Outflow forces in intermediate-mass star formation^⋆

¹ Leiden Observatory, Leiden University, Niels Bohrweg 2, 2333 CA Leiden, The Netherlands
e-mail: kempen@strw.leidenuniv.nl
² Joint ALMA Offices, Av. Alonso de Cordova 3107, Vitacura, Santiago, Chile
³ Max-Planck-Institut für Extraterrestische Physik, Giessenbachstrasse 2, 85478 Garching, Germany
⁴ Harvard-Smithsonian Center for Astrophysics, 60 Garden Street, Cambridge, MA 02138, USA
⁵ Max-Planck-Institut für Radioastronomie, Auf dem Hügel 69, 53121 Bonn, Germany
⁶ UK Astronomy Technology Center, Royal Observatory Edinburgh, Blackford Hill, Edinburgh EH9 3HJ, UK
⁷ Kapteyn Institute, University of Groningen, Landleven 12, 9747 AD, Groningen, The Netherlands
⁸ Scuola Normale Superiore, Piazza dei Cavalieri 7, 56126 Pisa, Italy
⁹ Netherlands Institute for Space Research, Low Energy Astrophysics Division, Postbus 800, 9700 AV Groningen, The Netherlands
¹⁰ Department of Microelectronics, Faculty of Electrical Engineering, Mathematics and Computer Science, Delft University of Technology, 2628 CD Delft, The Netherlands
¹¹ Department of Quantum Nanoscience, Kavli Institute of Nanoscience, Delft University of Technology, Lorentzweg 1, 2628 CJ, Delft, The Netherlands
¹² Netherlands Institute for Radio Astronomy (ASTRON), Postbus 2, 7990 AA, Dwingeloo, The Netherlands
¹³ Astronomical Observatory Institute, Faculty of Physics, A. Mickiewicz University, Sloneczna 36, 60-286 Poznan, Poland
¹⁴ Jet Propulsion Laboratory, California Institute of Technology, 4800 Oak Grove Drive, Pasadena, CA 91109, USA
¹⁵ Netherlands Research School for Astronomy, PO Box 9513, 2300 RA Leiden, The Netherlands

Received: 30 July 2014
Accepted: 6 July 2015

Abstract

Context.

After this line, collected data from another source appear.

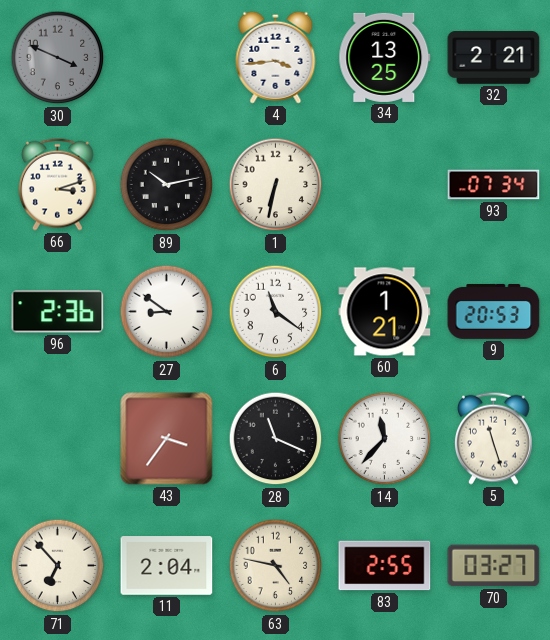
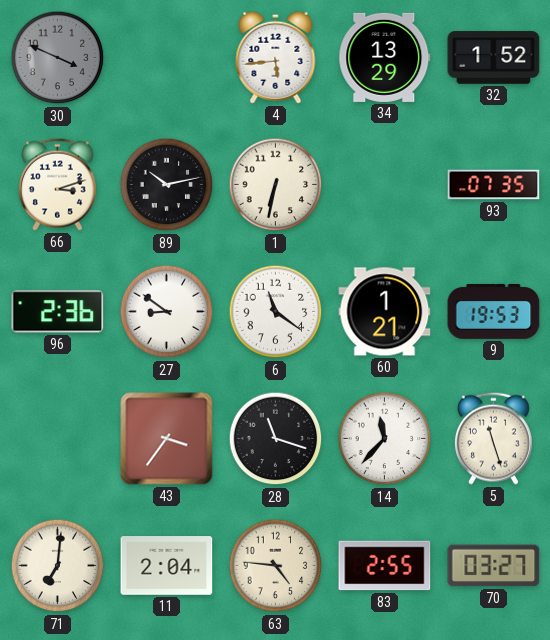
4: 3:44 -> 5:44
34: 13:25 -> 13:29
32: 2:21 -> 1:52
93: 07:34 -> 07:35
9: 20:53 -> 19:53
28: 11:19 -> 11:18
71: 6:53 -> 7:01
63: 4:47 -> 4:46
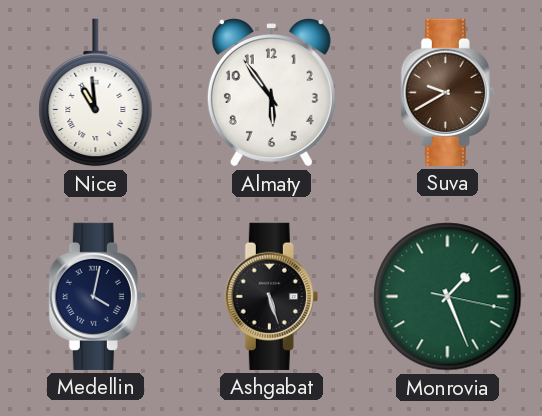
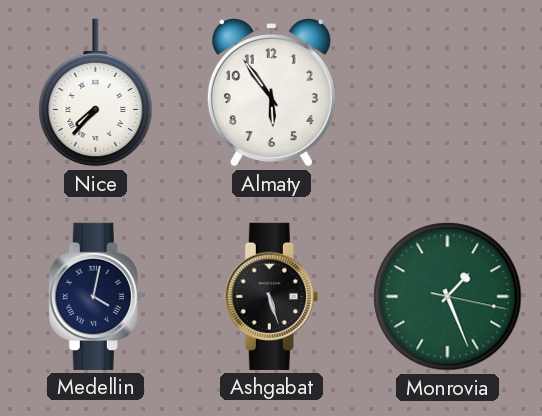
Nice: 10:59 -> 7:37
Suva: 9:40 -> none
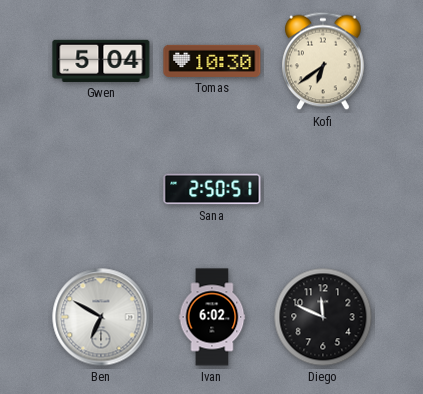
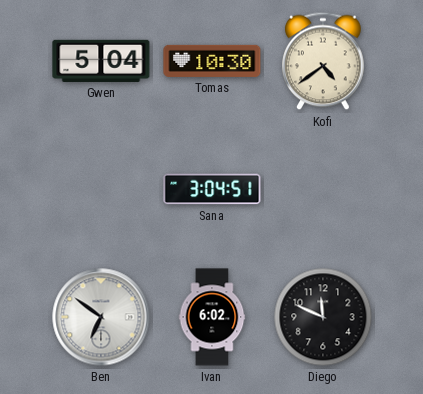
Kofi: 6:39 -> 4:39
Sana: 2:50 -> 3:04
Ben: 6:50 -> 6:51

Protostars of intermediate-mass provide a bridge between theories of low- and high-mass star formation. Molecular outflows emerging from such sources can be used to determine the influence of fragmentation and multiplicity on protostellar evolution through the apparent correlation of outflow forces of intermediate-mass protostars with the total luminosity instead of the individual luminosity.

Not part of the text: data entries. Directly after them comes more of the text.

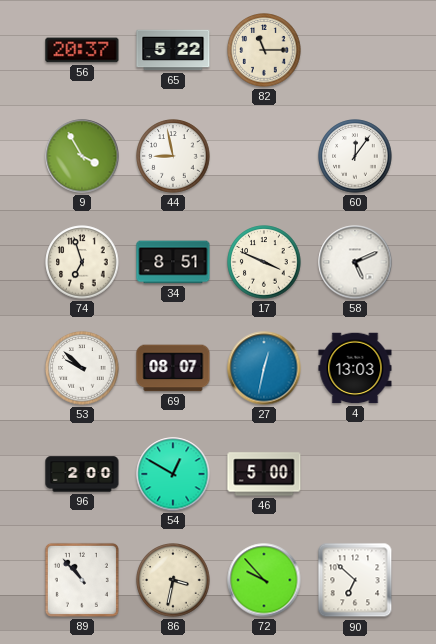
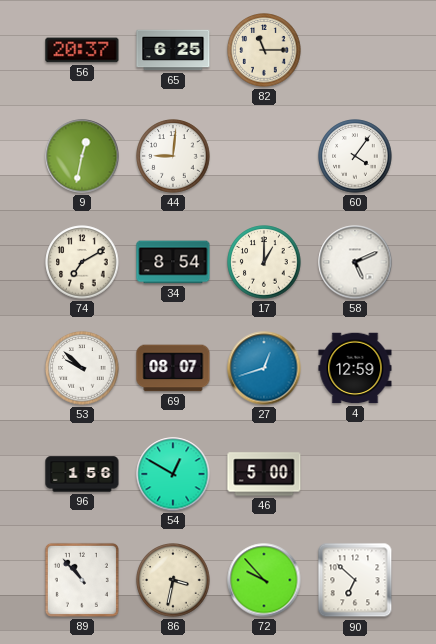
65: 5:22 -> 6:25
9: 3:55 -> 12:32
44: 8:58 -> 9:01
60: 12:06 -> 4:06
74: 6:57 -> 7:10
34: 8:51 -> 8:54
17: 3:49 -> 1:00
27: 12:32 -> 12:42
4: 13:03 -> 12:59
96: 2:00 -> 1:56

Aims. The aim of this paper is to derive outflow forces from outflows of six intermediate-mass protostellar regions and validate the apparent correlation between total luminosity and outflow force seen in earlier work, as well as remove uncertainties caused by different methodologies.

Methods. By comparing CO 6–5 observations obtained with APEX with non-LTE radiative transfer model predictions, the optical depths, temperatures and densities of the gas of the molecular outflows are derived. Outflow forces, dynamical timescales, and kinetic luminosities are subsequently calculated.

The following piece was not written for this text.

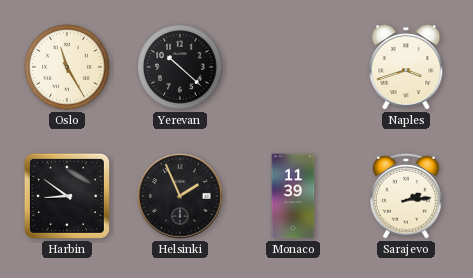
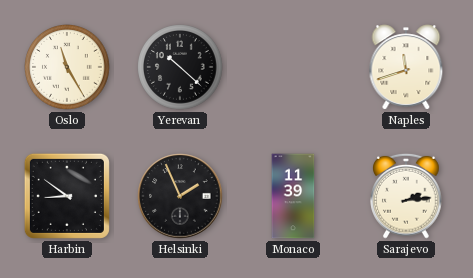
Naples: 3:42 -> 11:42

Results. Outflow parameters, including the forces, were derived for all sources. Temperatures in excess of 50 K were found for all flows, in line with recent low-mass results. However, comparison with other studies could not corroborate conclusions from earlier work on intermediate-mass protostars which hypothesized that fragmentation enhances outflow forces in clustered intermediate-mass star formation. Any enhancement in comparison with the classical relation between outflow force and luminosity can be attributed to the use of a higher excitation line and improvement in methods. They are in line with results from low-mass protostars using similar techniques.

Conclusions. The role of fragmentation on outflows is an important ingredient to understand clustered star formation and the link between low- and high-mass star formation. However, detailed information on spatial scales of a few 100 AU, covering all individual members is needed to make the necessary progress.